L’objectif du CFAD est d’élargir son périmètre à toutes les personnes touchées par des situations de fragilité. Il faut donc développer et mutualiser les méthodologies, les outils, les communautés de pratique, les partenariats, l’évaluation, la valorisation et la diffusion.

Patrick Lelong

Le CFAD est-il présent sur tout le territoire ?

Jacques Daniel, Président du CFAD

(Voir carte) Le CFAD est engagé vers un développement au niveau national.

Patrick Lelong

Que sont en droit d’attendre du CFAD les personnes et leur famille ?
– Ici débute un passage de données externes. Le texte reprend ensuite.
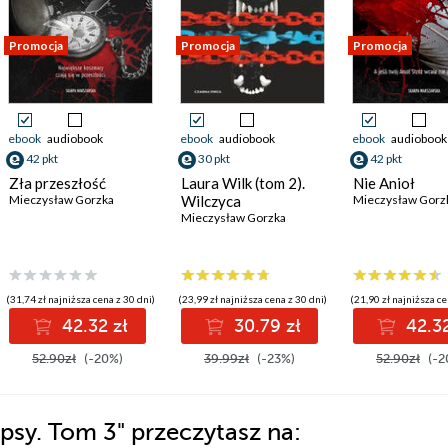
Promocja
Promocja
Promocja
ebook
audiobook
ebook
audiobook
ebook
audiobook
42 pkt
30 pkt
42 pkt
Zła przeszłość
Laura Wilk (tom 2).
Nie Anioł
Mieczysław Gorzka
Wilczyca
Mieczysław Gorz
Mieczysław Gorzka
(31,74 zł najniższa cena z 30 dni)
(23,99 zł najniższa cena z 30 dni)
(21,90 zł najniższa ce
42.32 zł
30.79 zł
42.32
52.90zł
(-20%)
39.99zł
(-23%)
52.90zł
(-2
 psy. Tom 3"
przeczytasz na:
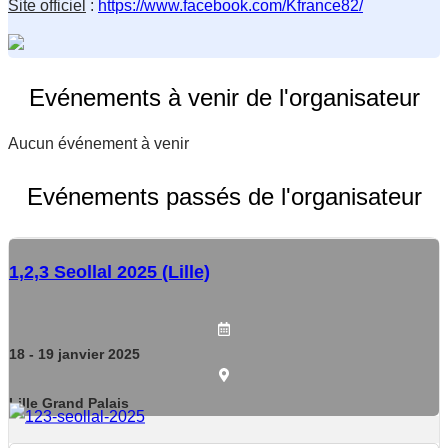
Site officiel
 : 
https://www.facebook.com/Kfrance82/
Evénements à venir de l'organisateur
Aucun événement à venir
Evénements passés de l'organisateur
1,2,3 Seollal 2025 (Lille)
18
- 19
janvier
2025
Lille Grand Palais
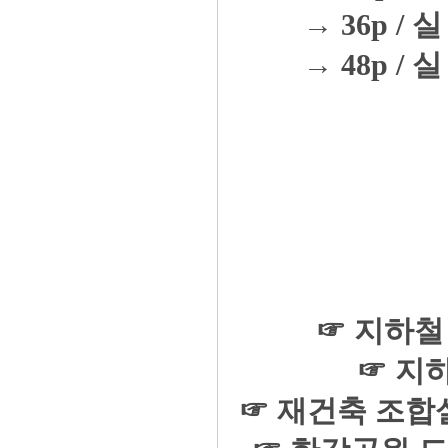
→ 36p / 실
→ 48p / 실
☞ 지하철
☞ 지하
☞ 재건축 조합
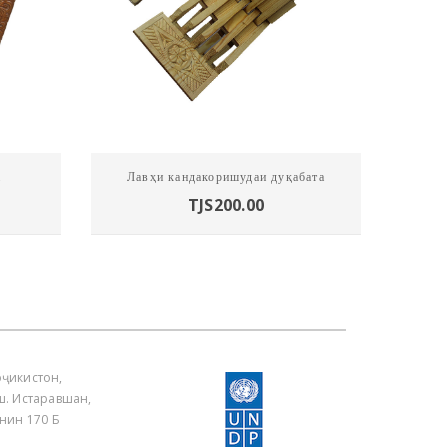
а
Лавҳи кандакоришудаи дуқабата
TJS
200.00
ҷикистон,
ш. Истаравшан,
енин 170 Б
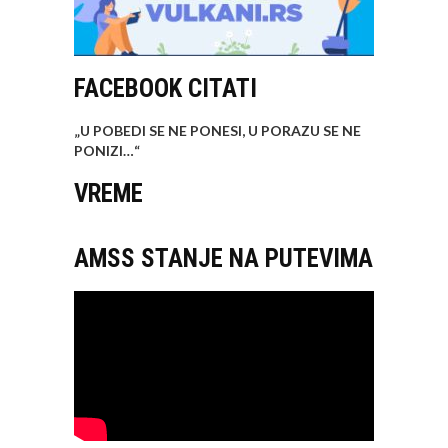
FACEBOOK CITATI
„U POBEDI SE NE PONESI, U PORAZU SE NE
PONIZI…
“
VREME
AMSS STANJE NA PUTEVIMA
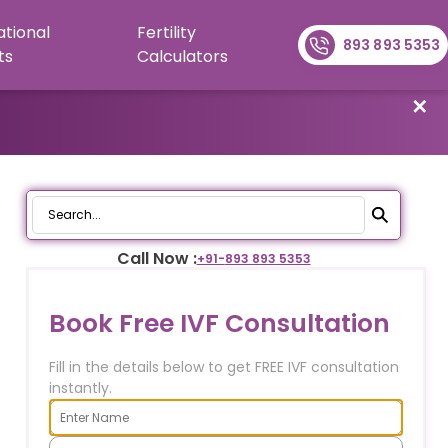
ational
Fertility
893 893 5353
ts
Calculators
✕
Call Now :
+91-
893 893 5353
Book Free IVF Consultation
Fill in the details below to get FREE IVF consultation
instantly.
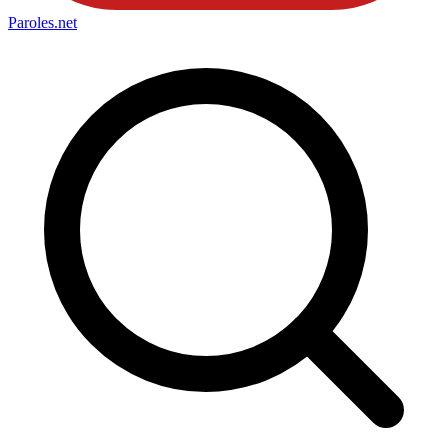
Paroles
.net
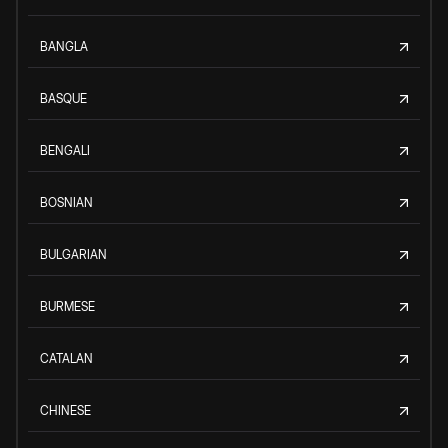
BANGLA
BASQUE
BENGALI
BOSNIAN
BULGARIAN
BURMESE
CATALAN
CHINESE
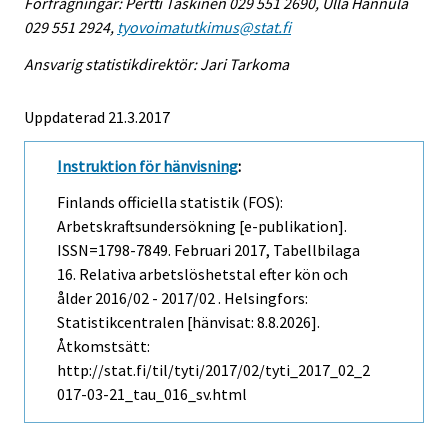
Förfrågningar: Pertti Taskinen 029 551 2690, Ulla Hannula
029 551 2924,
tyovoimatutkimus@stat.fi
Ansvarig statistikdirektör: Jari Tarkoma
Uppdaterad 21.3.2017
Instruktion för hänvisning
:
Finlands officiella statistik (FOS):
Arbetskraftsundersökning [e-publikation].
ISSN=1798-7849.
Februari
2017, Tabellbilaga
16. Relativa arbetslöshetstal efter kön och
ålder 2016/02 - 2017/02 . Helsingfors:
Statistikcentralen [hänvisat: 8.8.2026].
Åtkomstsätt:
http://stat.fi/til/tyti/2017/02/tyti_2017_02_2
017-03-21_tau_016_sv.html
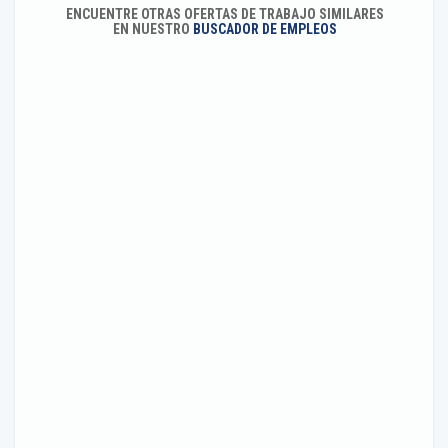
ENCUENTRE OTRAS OFERTAS DE TRABAJO SIMILARES
EN NUESTRO
BUSCADOR DE EMPLEOS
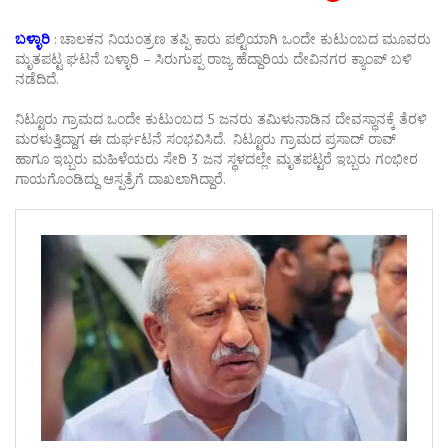
ಬಳ್ಳಾರಿ
: ಚಾಲಕನ ನಿಯಂತ್ರಣ ತಪ್ಪಿ ಕಾರು ಪಲ್ಟಿಯಾಗಿ ಒಂದೇ ಕುಟುಂಬದ ಮೂವರು
ಮೃತಪಟ್ಟ ಘಟನೆ ಬಳ್ಳಾರಿ – ಸಿರುಗುಪ್ಪ ರಾಜ್ಯ ಹೆದ್ದಾರಿಯ ದೇವಿನಗರ ಕ್ಯಾಂಪ್ ಬಳಿ
ನಡೆದಿದೆ.
ನಿಟ್ಟೂರು ಗ್ರಾಮದ ಒಂದೇ ಕುಟುಂಬದ 5 ಜನರು ತಮಿಳುನಾಡಿನ ದೇವಸ್ಥಾನಕ್ಕೆ ತೆರಳಿ
ಮರಳುತ್ತಿದ್ದಾಗ ಈ ದುರ್ಘಟನೆ ಸಂಭವಿಸಿದೆ. ನಿಟ್ಟೂರು ಗ್ರಾಮದ ಪ್ರಸಾದ್ ರಾವ್
ಹಾಗೂ ಇಬ್ಬರು ಮಹಿಳೆಯರು ಸೇರಿ 3 ಜನ ಸ್ಥಳದಲ್ಲೇ ಮೃತಪಟ್ಟರೆ ಇಬ್ಬರು ಗಂಭೀರ
ಗಾಯಗೊಂಡಿದ್ದು ಆಸ್ಪತ್ರೆಗೆ ದಾಖಲಾಗಿದ್ದಾರೆ.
Pierre Haristouy, Directeur du CFAD

Nous sommes dans une démarche de transformation des politiques sociales, historiquement construites sur un modèle protecteur qui visait à « réparer » les personnes en gommant leurs incapacités et en leur apportant l’équivalent du bien qu’ils avaient dans la société en milieu protégé. Il s’avère que ce modèle ne correspond plus, aujourd’hui, à la demande de la société et des personnes concernées. L’aspiration est aujourd’hui d’être en capacité de faire ses propres choix et d’accéder aux mêmes biens que le reste de la population.

Concrètement , les dispositifs APV permettent de s’adresser aux personnes (actuellement les personnes en situation de handicap) comme à l’ensemble des citoyens. Sur le principe de l’autonomie de vie, ils sont considérés comme capables de choisir l’aide dont ils ont besoin et de solliciter l’adaptation individuelle de cette aide en fonction de leur volonté, de leur manière de vivre. Ceci dans l’objectif de leur permettre de choisir, autant qu’il est possible, ce qui fait leur vie quotidienne.
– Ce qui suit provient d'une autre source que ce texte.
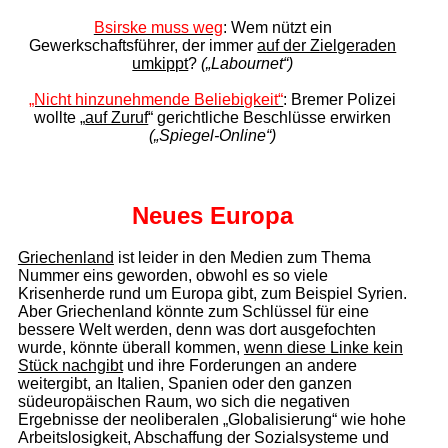
Bsirske muss weg
: Wem nützt ein
Gewerkschaftsführer, der
immer
auf der Zielgeraden
umkippt
?
(„Labournet“)
„Nicht hinzunehmende Beliebigkeit“
: Bremer Polizei
wollte „
auf Zuruf
“
gerichtliche Beschlüsse erwirken
(„Spiegel-Online“)
Neues Europa
Griechenland
ist leider in den Medien zum Thema
Nummer eins geworden, obwohl es so viele
Krisenherde rund um Europa gibt, zum Beispiel Syrien.
Aber Griechenland könnte zum Schlüssel für eine
bessere Welt werden, denn was dort ausgefochten
wurde, könnte überall kommen,
wenn diese Linke kein
Stück nach­gibt
und ihre Forderungen an andere
weitergibt, an Italien, Spanien oder den ganzen
südeuropäischen Raum, wo sich die negativen
Ergebnisse der neoliberalen „Globalisierung“ wie hohe
Arbeitslosigkeit, Abschaffung der Sozialsysteme und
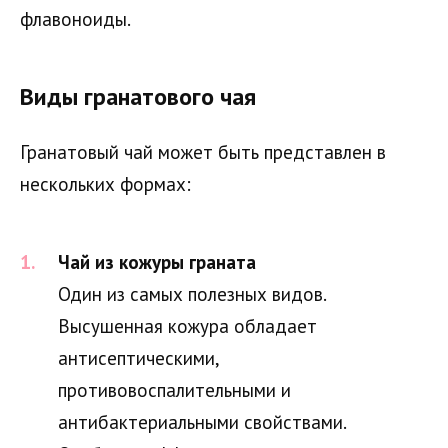
флавоноиды.
Виды гранатового чая
Гранатовый чай может быть представлен в
нескольких формах:
Чай из кожуры граната
Один из самых полезных видов.
Высушенная кожура обладает
антисептическими,
противовоспалительными и
антибактериальными свойствами.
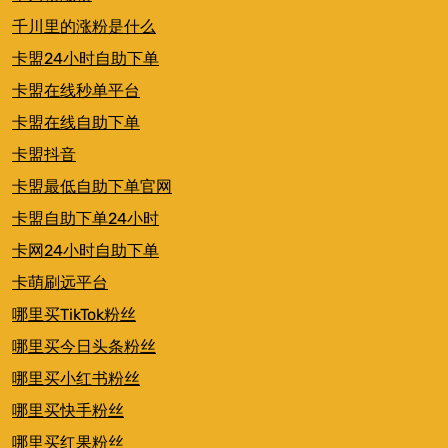
千川里的涨粉是什么
卡盟24小时自助下单
卡盟在线秒单平台
卡盟在线自助下单
卡盟抖音
卡盟最低自助下单官网
卡盟自助下单24小时
卡网24小时自助下单
卡萌刷远平台
哪里买TikTok粉丝
哪里买今日头条粉丝
哪里买小红书粉丝
哪里买快手粉丝
哪里买红果粉丝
L’offre va dans cette démarche continuer à se recomposer, petit à petit, au niveau de la personne. Il s’agit aujourd’hui de soutenir les personnes dans leur capacité à définir ce qu’elles souhaitent. C’est le bénéfice apporté par les dispositifs APV.

Patrick Lelong

Qu’apporte concrètement le CFAD dans cette démarche de soutien ?

Christophe Lecuyer, Directeur de l’Innovation du CFAD

Tout d’abord, le CFAD apporte une clarification des parties prenantes.
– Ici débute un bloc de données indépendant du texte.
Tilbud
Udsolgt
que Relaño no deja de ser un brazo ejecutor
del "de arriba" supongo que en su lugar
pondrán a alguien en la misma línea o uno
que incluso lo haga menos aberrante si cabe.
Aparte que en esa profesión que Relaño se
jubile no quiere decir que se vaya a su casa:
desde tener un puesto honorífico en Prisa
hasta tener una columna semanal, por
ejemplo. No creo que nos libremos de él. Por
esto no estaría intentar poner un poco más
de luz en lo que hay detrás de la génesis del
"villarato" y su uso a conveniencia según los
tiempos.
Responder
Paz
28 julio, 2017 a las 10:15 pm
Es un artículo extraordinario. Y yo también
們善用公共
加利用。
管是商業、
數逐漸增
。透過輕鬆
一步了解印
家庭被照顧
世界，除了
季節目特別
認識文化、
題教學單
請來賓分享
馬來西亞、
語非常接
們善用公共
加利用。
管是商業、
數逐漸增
De quelles personnes parle-ton ? Nous pouvons, tous, être à un moment dans une situation de fragilité. Le CFAD met au centre celui que nous appelons le « maître d’ouvrage » : les parents si l’enfant a moins de 18 ans ou l’adulte. Bien entendu, la maîtrise d’ouvrage est partagée entre les parties prenantes (la personne, sa famille, ses proches), pour le choix, le financement etc… Cette co-construction est mise en place grâce à ce nouveau métier d’APV, qui remet la personne au centre de la maîtrise d’ouvrage, pour l’aider à faire un choix entre les différentes possibilités qui s’offrent à elle. Le rôle du CFAD consiste à éviter de proposer des solutions toutes faites.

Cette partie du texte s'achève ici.